» **What is required**
Exact transcription with no images: write out all of the entries below.

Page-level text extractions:
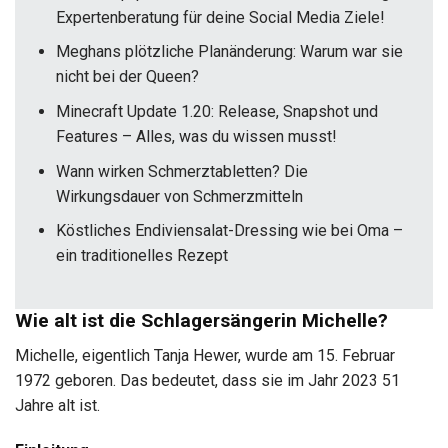
Expertenberatung für deine Social Media Ziele!
Meghans plötzliche Planänderung: Warum war sie
nicht bei der Queen?
Minecraft Update 1.20: Release, Snapshot und
Features – Alles, was du wissen musst!
Wann wirken Schmerztabletten? Die
Wirkungsdauer von Schmerzmitteln
Köstliches Endiviensalat-Dressing wie bei Oma –
ein traditionelles Rezept
Wie alt ist die Schlagersängerin Michelle?
Michelle, eigentlich Tanja Hewer, wurde am 15. Februar
1972 geboren. Das bedeutet, dass sie im Jahr 2023 51
Jahre alt ist.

» **Written solution**
Expertenberatung für deine Social Media Ziele!
Meghans plötzliche Planänderung: Warum war sie
nicht bei der Queen?
Minecraft Update 1.20: Release, Snapshot und
Features – Alles, was du wissen musst!
Wann wirken Schmerztabletten? Die
Wirkungsdauer von Schmerzmitteln
Köstliches Endiviensalat-Dressing wie bei Oma –
ein traditionelles Rezept
Wie alt ist die Schlagersängerin Michelle?
Michelle, eigentlich Tanja Hewer, wurde am 15. Februar
1972 geboren. Das bedeutet, dass sie im Jahr 2023 51
Jahre alt ist.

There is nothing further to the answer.